Page layout parsing data
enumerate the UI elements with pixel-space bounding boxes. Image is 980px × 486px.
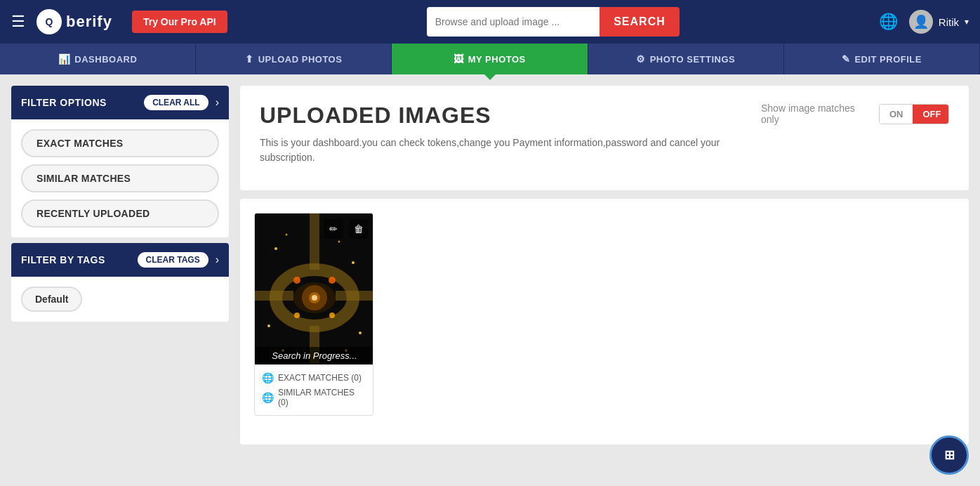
toggle-row: Show image matches only ON OFF: [761, 103, 949, 125]
exact-matches-filter[interactable]: EXACT MATCHES: [21, 129, 219, 157]
tab-upload-photos-label: UPLOAD PHOTOS: [258, 54, 343, 65]
svg-point-13: [352, 261, 355, 264]
svg-rect-5: [255, 291, 293, 301]
hamburger-icon[interactable]: ☰: [11, 13, 25, 31]
chevron-down-icon: ▾: [965, 17, 969, 27]
similar-matches-row[interactable]: 🌐 SIMILAR MATCHES (0): [262, 386, 366, 409]
image-status: Search in Progress...: [255, 347, 373, 364]
search-button[interactable]: SEARCH: [600, 7, 680, 37]
clear-tags-button[interactable]: CLEAR TAGS: [138, 252, 208, 268]
search-bar: SEARCH: [427, 7, 680, 37]
similar-matches-filter[interactable]: SIMILAR MATCHES: [21, 164, 219, 192]
avatar: 👤: [909, 10, 933, 34]
exact-matches-label: EXACT MATCHES (0): [278, 373, 362, 383]
logo-text: berify: [66, 13, 112, 31]
svg-point-15: [359, 331, 362, 334]
bottom-badge-icon: ⊞: [944, 447, 955, 463]
tab-my-photos-label: MY PHOTOS: [468, 54, 526, 65]
dashboard-icon: 📊: [58, 53, 71, 65]
image-actions: ✏ 🗑: [324, 219, 369, 239]
pro-api-button[interactable]: Try Our Pro API: [132, 11, 227, 33]
tab-edit-profile-label: EDIT PROFILE: [854, 54, 922, 65]
filter-by-tags-section: FILTER BY TAGS CLEAR TAGS › Default: [11, 243, 229, 322]
filter-options-header: FILTER OPTIONS CLEAR ALL ›: [11, 86, 229, 119]
tab-dashboard-label: DASHBOARD: [74, 54, 137, 65]
svg-rect-6: [336, 291, 373, 301]
user-area[interactable]: 👤 Ritik ▾: [909, 10, 969, 34]
tab-photo-settings[interactable]: ⚙ PHOTO SETTINGS: [588, 44, 784, 74]
svg-point-14: [267, 324, 270, 327]
tab-my-photos[interactable]: 🖼 MY PHOTOS: [392, 44, 588, 74]
image-grid: ✏ 🗑 Search in Progress... 🌐 EXACT MATCHE…: [254, 213, 955, 416]
svg-point-10: [294, 313, 300, 318]
photos-icon: 🖼: [453, 53, 464, 65]
tab-upload-photos[interactable]: ⬆ UPLOAD PHOTOS: [196, 44, 392, 74]
settings-icon: ⚙: [636, 53, 646, 65]
tab-photo-settings-label: PHOTO SETTINGS: [650, 54, 736, 65]
content-area: UPLOADED IMAGES This is your dashboard.y…: [240, 86, 969, 475]
main-layout: FILTER OPTIONS CLEAR ALL › EXACT MATCHES…: [0, 74, 980, 486]
bottom-badge[interactable]: ⊞: [929, 435, 969, 475]
header-left: ☰ Q berify Try Our Pro API: [11, 9, 227, 34]
filter-by-tags-header: FILTER BY TAGS CLEAR TAGS ›: [11, 243, 229, 277]
filter-options-title: FILTER OPTIONS: [21, 97, 137, 108]
recently-uploaded-filter[interactable]: RECENTLY UPLOADED: [21, 199, 219, 228]
header-search: SEARCH: [227, 7, 879, 37]
svg-point-21: [309, 292, 320, 303]
uploaded-info: UPLOADED IMAGES This is your dashboard.y…: [260, 103, 761, 176]
image-thumbnail-wrap: ✏ 🗑 Search in Progress...: [255, 214, 373, 364]
header-right: 🌐 👤 Ritik ▾: [879, 10, 969, 34]
filter-options-list: EXACT MATCHES SIMILAR MATCHES RECENTLY U…: [11, 119, 229, 237]
similar-matches-icon: 🌐: [262, 392, 274, 403]
tab-dashboard[interactable]: 📊 DASHBOARD: [0, 44, 196, 74]
exact-matches-row[interactable]: 🌐 EXACT MATCHES (0): [262, 370, 366, 386]
svg-point-12: [274, 247, 277, 250]
toggle-off-button[interactable]: OFF: [913, 105, 949, 124]
images-card: ✏ 🗑 Search in Progress... 🌐 EXACT MATCHE…: [240, 199, 969, 445]
filter-options-arrow-icon[interactable]: ›: [216, 96, 219, 109]
svg-point-17: [338, 241, 340, 243]
svg-point-11: [329, 313, 335, 318]
username: Ritik: [939, 16, 959, 28]
page-description: This is your dashboard.you can check tok…: [260, 136, 761, 165]
edit-icon: ✎: [842, 53, 851, 65]
page-title: UPLOADED IMAGES: [260, 103, 761, 129]
globe-icon[interactable]: 🌐: [879, 13, 898, 31]
upload-icon: ⬆: [245, 53, 254, 65]
svg-point-9: [329, 277, 336, 284]
svg-rect-3: [310, 214, 319, 270]
list-item: ✏ 🗑 Search in Progress... 🌐 EXACT MATCHE…: [254, 213, 373, 416]
toggle-switch: ON OFF: [879, 104, 949, 124]
search-input[interactable]: [427, 7, 600, 37]
sidebar: FILTER OPTIONS CLEAR ALL › EXACT MATCHES…: [11, 86, 229, 475]
tags-list: Default: [11, 277, 229, 322]
edit-image-button[interactable]: ✏: [324, 219, 343, 239]
svg-point-16: [286, 234, 288, 236]
filter-options-section: FILTER OPTIONS CLEAR ALL › EXACT MATCHES…: [11, 86, 229, 237]
similar-matches-label: SIMILAR MATCHES (0): [278, 388, 366, 407]
uploaded-images-card: UPLOADED IMAGES This is your dashboard.y…: [240, 86, 969, 190]
svg-point-8: [293, 277, 300, 284]
default-tag[interactable]: Default: [21, 287, 82, 312]
delete-image-button[interactable]: 🗑: [349, 219, 369, 239]
nav-tabs: 📊 DASHBOARD ⬆ UPLOAD PHOTOS 🖼 MY PHOTOS …: [0, 44, 980, 74]
clear-all-button[interactable]: CLEAR ALL: [144, 95, 208, 110]
toggle-label: Show image matches only: [761, 103, 872, 125]
tab-edit-profile[interactable]: ✎ EDIT PROFILE: [784, 44, 980, 74]
logo-icon: Q: [37, 9, 62, 34]
logo-wrap: Q berify: [37, 9, 112, 34]
toggle-on-button[interactable]: ON: [880, 105, 913, 124]
filter-by-tags-title: FILTER BY TAGS: [21, 254, 131, 265]
header: ☰ Q berify Try Our Pro API SEARCH 🌐 👤 Ri…: [0, 0, 980, 44]
filter-tags-arrow-icon[interactable]: ›: [216, 254, 219, 266]
image-meta: 🌐 EXACT MATCHES (0) 🌐 SIMILAR MATCHES (0…: [255, 364, 373, 415]
exact-matches-icon: 🌐: [262, 372, 274, 383]
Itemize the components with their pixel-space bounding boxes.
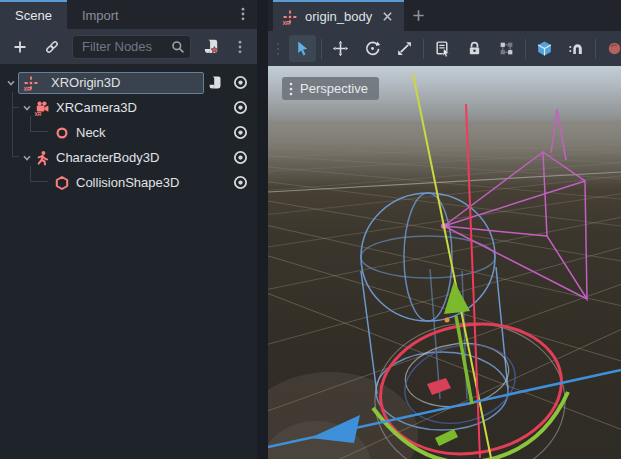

_Assigned task_
Print the records above again exactly. Leave out the images.

_Task output_
enumerate the UI elements with pixel-space bounding boxes. Image is 980px × 486px.
toggle-row: Show image matches only ON OFF: [761, 103, 949, 125]
exact-matches-filter[interactable]: EXACT MATCHES: [21, 129, 219, 157]
tab-upload-photos-label: UPLOAD PHOTOS: [258, 54, 343, 65]
svg-point-13: [352, 261, 355, 264]
svg-rect-5: [255, 291, 293, 301]
hamburger-icon[interactable]: ☰: [11, 13, 25, 31]
chevron-down-icon: ▾: [965, 17, 969, 27]
similar-matches-row[interactable]: 🌐 SIMILAR MATCHES (0): [262, 386, 366, 409]
image-status: Search in Progress...: [255, 347, 373, 364]
search-button[interactable]: SEARCH: [600, 7, 680, 37]
clear-tags-button[interactable]: CLEAR TAGS: [138, 252, 208, 268]
search-bar: SEARCH: [427, 7, 680, 37]
similar-matches-filter[interactable]: SIMILAR MATCHES: [21, 164, 219, 192]
avatar: 👤: [909, 10, 933, 34]
exact-matches-label: EXACT MATCHES (0): [278, 373, 362, 383]
logo-text: berify: [66, 13, 112, 31]
svg-point-15: [359, 331, 362, 334]
bottom-badge-icon: ⊞: [944, 447, 955, 463]
tab-my-photos-label: MY PHOTOS: [468, 54, 526, 65]
dashboard-icon: 📊: [58, 53, 71, 65]
image-actions: ✏ 🗑: [324, 219, 369, 239]
pro-api-button[interactable]: Try Our Pro API: [132, 11, 227, 33]
tab-edit-profile-label: EDIT PROFILE: [854, 54, 922, 65]
filter-by-tags-section: FILTER BY TAGS CLEAR TAGS › Default: [11, 243, 229, 322]
filter-options-header: FILTER OPTIONS CLEAR ALL ›: [11, 86, 229, 119]
tab-dashboard-label: DASHBOARD: [74, 54, 137, 65]
svg-rect-6: [336, 291, 373, 301]
user-area[interactable]: 👤 Ritik ▾: [909, 10, 969, 34]
tab-photo-settings[interactable]: ⚙ PHOTO SETTINGS: [588, 44, 784, 74]
svg-point-14: [267, 324, 270, 327]
tab-my-photos[interactable]: 🖼 MY PHOTOS: [392, 44, 588, 74]
image-grid: ✏ 🗑 Search in Progress... 🌐 EXACT MATCHE…: [254, 213, 955, 416]
svg-point-10: [294, 313, 300, 318]
photos-icon: 🖼: [453, 53, 464, 65]
tab-upload-photos[interactable]: ⬆ UPLOAD PHOTOS: [196, 44, 392, 74]
settings-icon: ⚙: [636, 53, 646, 65]
tab-photo-settings-label: PHOTO SETTINGS: [650, 54, 736, 65]
content-area: UPLOADED IMAGES This is your dashboard.y…: [240, 86, 969, 475]
main-layout: FILTER OPTIONS CLEAR ALL › EXACT MATCHES…: [0, 74, 980, 486]
bottom-badge[interactable]: ⊞: [929, 435, 969, 475]
header-left: ☰ Q berify Try Our Pro API: [11, 9, 227, 34]
filter-by-tags-header: FILTER BY TAGS CLEAR TAGS ›: [11, 243, 229, 277]
filter-options-title: FILTER OPTIONS: [21, 97, 137, 108]
recently-uploaded-filter[interactable]: RECENTLY UPLOADED: [21, 199, 219, 228]
header-search: SEARCH: [227, 7, 879, 37]
svg-point-21: [309, 292, 320, 303]
uploaded-info: UPLOADED IMAGES This is your dashboard.y…: [260, 103, 761, 176]
image-thumbnail-wrap: ✏ 🗑 Search in Progress...: [255, 214, 373, 364]
header-right: 🌐 👤 Ritik ▾: [879, 10, 969, 34]
filter-options-list: EXACT MATCHES SIMILAR MATCHES RECENTLY U…: [11, 119, 229, 237]
similar-matches-icon: 🌐: [262, 392, 274, 403]
tab-dashboard[interactable]: 📊 DASHBOARD: [0, 44, 196, 74]
exact-matches-row[interactable]: 🌐 EXACT MATCHES (0): [262, 370, 366, 386]
svg-point-12: [274, 247, 277, 250]
toggle-off-button[interactable]: OFF: [913, 105, 949, 124]
images-card: ✏ 🗑 Search in Progress... 🌐 EXACT MATCHE…: [240, 199, 969, 445]
filter-options-arrow-icon[interactable]: ›: [216, 96, 219, 109]
svg-point-17: [338, 241, 340, 243]
svg-point-11: [329, 313, 335, 318]
username: Ritik: [939, 16, 959, 28]
page-description: This is your dashboard.you can check tok…: [260, 136, 761, 165]
edit-icon: ✎: [842, 53, 851, 65]
page-title: UPLOADED IMAGES: [260, 103, 761, 129]
globe-icon[interactable]: 🌐: [879, 13, 898, 31]
upload-icon: ⬆: [245, 53, 254, 65]
svg-point-9: [329, 277, 336, 284]
svg-rect-3: [310, 214, 319, 270]
list-item: ✏ 🗑 Search in Progress... 🌐 EXACT MATCHE…: [254, 213, 373, 416]
toggle-switch: ON OFF: [879, 104, 949, 124]
search-input[interactable]: [427, 7, 600, 37]
sidebar: FILTER OPTIONS CLEAR ALL › EXACT MATCHES…: [11, 86, 229, 475]
tags-list: Default: [11, 277, 229, 322]
edit-image-button[interactable]: ✏: [324, 219, 343, 239]
svg-point-16: [286, 234, 288, 236]
filter-options-section: FILTER OPTIONS CLEAR ALL › EXACT MATCHES…: [11, 86, 229, 237]
similar-matches-label: SIMILAR MATCHES (0): [278, 388, 366, 407]
uploaded-images-card: UPLOADED IMAGES This is your dashboard.y…: [240, 86, 969, 190]
svg-point-8: [293, 277, 300, 284]
default-tag[interactable]: Default: [21, 287, 82, 312]
delete-image-button[interactable]: 🗑: [349, 219, 369, 239]
nav-tabs: 📊 DASHBOARD ⬆ UPLOAD PHOTOS 🖼 MY PHOTOS …: [0, 44, 980, 74]
clear-all-button[interactable]: CLEAR ALL: [144, 95, 208, 110]
toggle-label: Show image matches only: [761, 103, 872, 125]
tab-edit-profile[interactable]: ✎ EDIT PROFILE: [784, 44, 980, 74]
logo-icon: Q: [37, 9, 62, 34]
logo-wrap: Q berify: [37, 9, 112, 34]
toggle-on-button[interactable]: ON: [880, 105, 913, 124]
filter-by-tags-title: FILTER BY TAGS: [21, 254, 131, 265]
header: ☰ Q berify Try Our Pro API SEARCH 🌐 👤 Ri…: [0, 0, 980, 44]
filter-tags-arrow-icon[interactable]: ›: [216, 254, 219, 266]
image-meta: 🌐 EXACT MATCHES (0) 🌐 SIMILAR MATCHES (0…: [255, 364, 373, 415]
exact-matches-icon: 🌐: [262, 372, 274, 383]
Itemize the components with their pixel-space bounding boxes.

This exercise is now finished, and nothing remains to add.